Task:
Determine how many lines in the entries below include "toggle". The reply should be that number and nothing else.

Records excerpted from a collection:
::::

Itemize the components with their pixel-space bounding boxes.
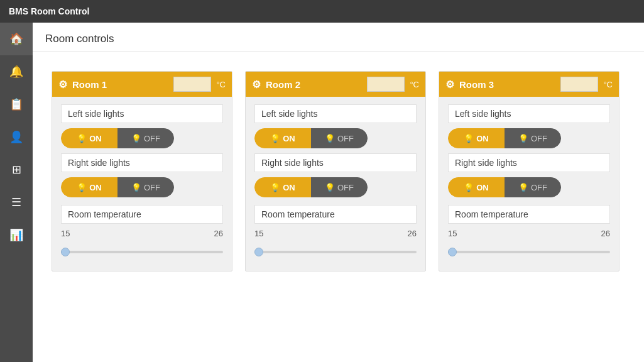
room-3-left-on-btn[interactable]: 💡 ON xyxy=(448,128,505,148)
top-bar: BMS Room Control xyxy=(0,0,644,23)
room-3-temp-max: 26 xyxy=(601,229,610,238)
room-3-temp-unit: °C xyxy=(603,80,613,89)
room-3-title: Room 3 xyxy=(459,79,494,90)
room-1-temp-slider[interactable] xyxy=(61,251,223,253)
room-2-body: Left side lights 💡 ON 💡 OFF Right side l… xyxy=(246,97,425,271)
room-1-left-lights-label: Left side lights xyxy=(61,104,223,123)
bulb-on-icon-3r: 💡 xyxy=(464,183,474,192)
room-2-right-on-btn[interactable]: 💡 ON xyxy=(254,177,311,197)
page-title: Room controls xyxy=(45,33,114,45)
page-header: Room controls xyxy=(33,23,644,52)
room-1-right-on-btn[interactable]: 💡 ON xyxy=(61,177,117,197)
room-1-body: Left side lights 💡 ON 💡 OFF Right side l… xyxy=(52,97,232,271)
bulb-off-icon-2l: 💡 xyxy=(325,134,335,143)
sidebar-item-list[interactable]: ☰ xyxy=(0,186,33,219)
room-1-left-on-label: ON xyxy=(89,134,102,143)
room-3-right-lights-label: Right side lights xyxy=(448,153,610,172)
room-1-temp-label: Room temperature xyxy=(61,205,223,224)
sidebar-item-schedule[interactable]: 📋 xyxy=(0,88,33,121)
room-1-temp-min: 15 xyxy=(61,229,70,238)
room-3-right-off-btn[interactable]: 💡 OFF xyxy=(505,177,561,197)
sidebar-item-users[interactable]: 👤 xyxy=(0,121,33,153)
room-3-right-on-label: ON xyxy=(476,183,489,192)
room-3-right-lights-toggle[interactable]: 💡 ON 💡 OFF xyxy=(448,177,561,197)
bulb-off-icon-2r: 💡 xyxy=(325,183,335,192)
room-3-slider-container xyxy=(448,244,610,260)
room-2-slider-container xyxy=(254,244,417,260)
sidebar: 🏠 🔔 📋 👤 ⊞ ☰ 📊 xyxy=(0,23,33,362)
room-3-temp-input[interactable] xyxy=(560,77,598,92)
room-1-right-off-btn[interactable]: 💡 OFF xyxy=(117,177,174,197)
room-2-gear-icon: ⚙ xyxy=(252,79,261,90)
sidebar-item-chart[interactable]: 📊 xyxy=(0,219,33,251)
bulb-on-icon-1r: 💡 xyxy=(77,183,87,192)
room-3-left-lights-label: Left side lights xyxy=(448,104,610,123)
room-2-left-lights-label: Left side lights xyxy=(254,104,417,123)
room-1-right-on-label: ON xyxy=(89,183,102,192)
room-2-left-on-btn[interactable]: 💡 ON xyxy=(254,128,311,148)
room-3-left-lights-toggle[interactable]: 💡 ON 💡 OFF xyxy=(448,128,561,148)
room-2-temp-min: 15 xyxy=(254,229,263,238)
room-card-3: ⚙ Room 3 °C Left side lights 💡 ON 💡 xyxy=(439,71,619,272)
room-card-2: ⚙ Room 2 °C Left side lights 💡 ON 💡 xyxy=(245,71,426,272)
room-1-left-off-label: OFF xyxy=(144,134,160,143)
room-3-left-on-label: ON xyxy=(476,134,489,143)
room-2-temp-label: Room temperature xyxy=(254,205,417,224)
room-3-temp-label: Room temperature xyxy=(448,205,610,224)
room-1-right-off-label: OFF xyxy=(144,183,160,192)
rooms-container: ⚙ Room 1 °C Left side lights 💡 ON 💡 xyxy=(33,52,644,290)
room-2-temp-input[interactable] xyxy=(367,77,405,92)
room-3-gear-icon: ⚙ xyxy=(445,79,454,90)
bulb-on-icon-3l: 💡 xyxy=(464,134,474,143)
bulb-on-icon-2l: 💡 xyxy=(270,134,280,143)
room-card-1: ⚙ Room 1 °C Left side lights 💡 ON 💡 xyxy=(52,71,232,272)
room-2-temp-slider[interactable] xyxy=(254,251,417,253)
room-3-header: ⚙ Room 3 °C xyxy=(439,72,619,97)
room-2-temp-range: 15 26 xyxy=(254,229,417,238)
room-3-right-off-label: OFF xyxy=(531,183,547,192)
room-2-title: Room 2 xyxy=(266,79,300,90)
sidebar-item-grid[interactable]: ⊞ xyxy=(0,153,33,186)
room-1-left-off-btn[interactable]: 💡 OFF xyxy=(117,128,174,148)
room-1-temp-max: 26 xyxy=(214,229,223,238)
room-1-temp-unit: °C xyxy=(216,80,226,89)
room-3-left-off-btn[interactable]: 💡 OFF xyxy=(505,128,561,148)
room-2-left-lights-toggle[interactable]: 💡 ON 💡 OFF xyxy=(254,128,368,148)
room-1-temp-range: 15 26 xyxy=(61,229,223,238)
room-1-temp-input[interactable] xyxy=(173,77,211,92)
room-2-left-off-btn[interactable]: 💡 OFF xyxy=(311,128,368,148)
bulb-off-icon-3l: 💡 xyxy=(518,134,528,143)
sidebar-item-home[interactable]: 🏠 xyxy=(0,23,33,55)
room-3-left-off-label: OFF xyxy=(531,134,547,143)
bulb-on-icon-1l: 💡 xyxy=(77,134,87,143)
room-1-gear-icon: ⚙ xyxy=(58,79,67,90)
room-2-header: ⚙ Room 2 °C xyxy=(246,72,425,97)
room-3-temp-range: 15 26 xyxy=(448,229,610,238)
room-2-right-off-btn[interactable]: 💡 OFF xyxy=(311,177,368,197)
sidebar-item-notifications[interactable]: 🔔 xyxy=(0,55,33,88)
room-1-right-lights-label: Right side lights xyxy=(61,153,223,172)
room-2-temp-unit: °C xyxy=(410,80,419,89)
room-3-temp-slider[interactable] xyxy=(448,251,610,253)
room-3-body: Left side lights 💡 ON 💡 OFF Right side l… xyxy=(439,97,619,271)
bulb-off-icon-3r: 💡 xyxy=(518,183,528,192)
room-1-title: Room 1 xyxy=(72,79,107,90)
room-2-right-on-label: ON xyxy=(283,183,295,192)
room-2-right-lights-label: Right side lights xyxy=(254,153,417,172)
room-2-left-on-label: ON xyxy=(283,134,295,143)
room-3-right-on-btn[interactable]: 💡 ON xyxy=(448,177,505,197)
room-1-left-lights-toggle[interactable]: 💡 ON 💡 OFF xyxy=(61,128,174,148)
room-1-right-lights-toggle[interactable]: 💡 ON 💡 OFF xyxy=(61,177,174,197)
bulb-on-icon-2r: 💡 xyxy=(270,183,280,192)
room-2-right-lights-toggle[interactable]: 💡 ON 💡 OFF xyxy=(254,177,368,197)
room-1-header: ⚙ Room 1 °C xyxy=(52,72,232,97)
room-1-left-on-btn[interactable]: 💡 ON xyxy=(61,128,117,148)
room-2-temp-max: 26 xyxy=(408,229,417,238)
bulb-off-icon-1r: 💡 xyxy=(131,183,141,192)
room-2-right-off-label: OFF xyxy=(337,183,354,192)
app-title: BMS Room Control xyxy=(9,6,89,16)
bulb-off-icon-1l: 💡 xyxy=(131,134,141,143)
room-3-temp-min: 15 xyxy=(448,229,457,238)
room-2-left-off-label: OFF xyxy=(337,134,354,143)
room-1-slider-container xyxy=(61,244,223,260)
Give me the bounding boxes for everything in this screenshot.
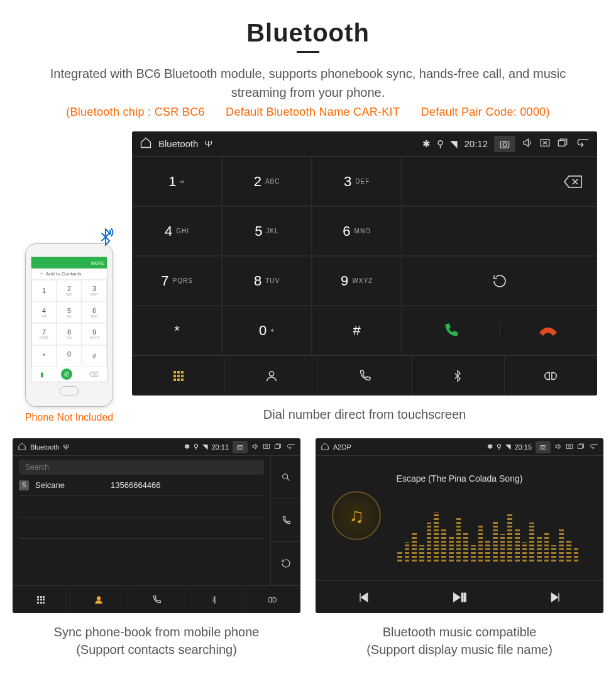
wifi-icon: ◥ xyxy=(505,443,510,451)
headunit-dialer: Bluetooth Ψ ✱ ⚲ ◥ 20:12 1∞2ABC3DEF4GHI5J… xyxy=(132,131,597,396)
bluetooth-icon: ✱ xyxy=(184,443,190,451)
camera-icon[interactable] xyxy=(494,136,515,152)
wifi-icon: ◥ xyxy=(450,138,458,150)
side-call-icon[interactable] xyxy=(271,499,300,543)
tab-bluetooth[interactable] xyxy=(185,586,243,613)
recent-apps-icon[interactable] xyxy=(274,443,282,451)
volume-icon[interactable] xyxy=(251,443,259,451)
phone-call-button: ✆ xyxy=(61,368,72,380)
next-track-button[interactable] xyxy=(507,581,603,613)
phone-key: 7PQRS xyxy=(31,323,57,345)
svg-point-1 xyxy=(503,142,507,146)
phone-key: 9WXYZ xyxy=(82,323,107,345)
recent-apps-icon[interactable] xyxy=(577,443,585,451)
svg-rect-3 xyxy=(558,140,565,146)
music-caption-l1: Bluetooth music compatible xyxy=(366,623,553,641)
volume-icon[interactable] xyxy=(554,443,562,451)
home-icon[interactable] xyxy=(140,136,152,151)
headunit-contacts: Bluetooth Ψ ✱ ⚲ ◥ 20:11 Search xyxy=(13,438,300,613)
tab-pair[interactable] xyxy=(243,586,300,613)
back-icon[interactable] xyxy=(588,443,598,451)
side-search-icon[interactable] xyxy=(271,456,300,499)
phone-key: 2ABC xyxy=(57,280,82,302)
dialer-caption: Dial number direct from touchscreen xyxy=(263,406,466,423)
keypad-key[interactable]: 1∞ xyxy=(132,157,222,206)
backspace-button[interactable] xyxy=(402,157,597,206)
side-sync-icon[interactable] xyxy=(271,542,300,585)
close-icon[interactable] xyxy=(539,137,551,150)
search-input[interactable]: Search xyxy=(19,460,264,475)
keypad-key[interactable]: 7PQRS xyxy=(132,256,222,306)
usb-icon: Ψ xyxy=(63,443,69,451)
page-description: Integrated with BC6 Bluetooth module, su… xyxy=(44,64,572,102)
phone-key: * xyxy=(31,345,57,367)
play-pause-button[interactable] xyxy=(412,581,508,613)
camera-icon[interactable] xyxy=(233,441,248,453)
keypad-key[interactable]: * xyxy=(132,306,222,355)
headunit-music: A2DP ✱ ⚲ ◥ 20:15 Escape (The Pina Colada… xyxy=(316,438,603,613)
usb-icon: Ψ xyxy=(204,138,212,149)
contact-row[interactable]: S Seicane 13566664466 xyxy=(19,475,264,496)
contact-number: 13566664466 xyxy=(111,480,161,490)
keypad-key[interactable]: 5JKL xyxy=(222,206,312,256)
spec-line: (Bluetooth chip : CSR BC6 Default Blueto… xyxy=(57,106,559,119)
add-to-contacts-row: + Add to Contacts xyxy=(31,268,107,280)
status-app-label: A2DP xyxy=(333,443,351,451)
tab-call-log[interactable] xyxy=(128,586,186,613)
home-icon[interactable] xyxy=(321,442,329,452)
svg-point-9 xyxy=(282,473,287,479)
contacts-caption-l1: Sync phone-book from mobile phone xyxy=(54,623,260,641)
svg-point-4 xyxy=(269,371,273,375)
music-note-icon: ♫ xyxy=(349,504,364,528)
keypad-key[interactable]: # xyxy=(312,306,402,355)
phone-home-button xyxy=(60,386,79,396)
volume-icon[interactable] xyxy=(522,137,533,150)
phone-key: 1 xyxy=(31,280,57,302)
phone-mock: MORE + Add to Contacts 12ABC3DEF4GHI5JKL… xyxy=(25,243,113,407)
hangup-button[interactable] xyxy=(499,324,597,338)
keypad-key[interactable]: 2ABC xyxy=(222,157,312,206)
svg-rect-16 xyxy=(465,593,466,602)
status-time: 20:12 xyxy=(464,138,488,149)
tab-contacts[interactable] xyxy=(70,586,128,613)
keypad-key[interactable]: 8TUV xyxy=(222,256,312,306)
contact-row-empty xyxy=(19,539,264,560)
blank-row xyxy=(402,206,597,256)
keypad-key[interactable]: 0+ xyxy=(222,306,312,355)
dial-button[interactable] xyxy=(402,323,499,339)
tab-contacts[interactable] xyxy=(225,356,318,396)
location-icon: ⚲ xyxy=(437,138,444,150)
phone-key: 6MNO xyxy=(82,302,107,324)
add-to-contacts-label: Add to Contacts xyxy=(46,271,82,277)
close-icon[interactable] xyxy=(263,443,270,451)
tab-keypad[interactable] xyxy=(132,356,225,396)
location-icon: ⚲ xyxy=(497,443,502,451)
status-app-label: Bluetooth xyxy=(30,443,59,451)
contact-name: Seicane xyxy=(35,480,104,490)
tab-keypad[interactable] xyxy=(13,586,70,613)
phone-key: 0+ xyxy=(57,345,82,367)
close-icon[interactable] xyxy=(566,443,573,451)
phone-key: 5JKL xyxy=(57,302,82,324)
phone-delete-icon: ⌫ xyxy=(89,371,98,378)
tab-call-log[interactable] xyxy=(318,356,411,396)
back-icon[interactable] xyxy=(285,443,295,451)
prev-track-button[interactable] xyxy=(316,581,412,613)
tab-bluetooth[interactable] xyxy=(412,356,505,396)
title-underline xyxy=(297,51,319,53)
contacts-caption-l2: (Support contacts searching) xyxy=(54,641,260,658)
keypad-key[interactable]: 6MNO xyxy=(312,206,402,256)
camera-icon[interactable] xyxy=(536,441,551,453)
phone-key: 4GHI xyxy=(31,302,57,324)
home-icon[interactable] xyxy=(18,442,26,452)
redial-button[interactable] xyxy=(402,256,597,306)
keypad-key[interactable]: 9WXYZ xyxy=(312,256,402,306)
recent-apps-icon[interactable] xyxy=(557,137,568,150)
status-app-label: Bluetooth xyxy=(158,138,198,149)
keypad-key[interactable]: 3DEF xyxy=(312,157,402,206)
phone-video-icon: ▮ xyxy=(40,371,44,378)
music-caption-l2: (Support display music file name) xyxy=(366,641,553,658)
keypad-key[interactable]: 4GHI xyxy=(132,206,222,256)
back-icon[interactable] xyxy=(575,137,590,150)
tab-pair[interactable] xyxy=(505,356,597,396)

::::

Written answer:
6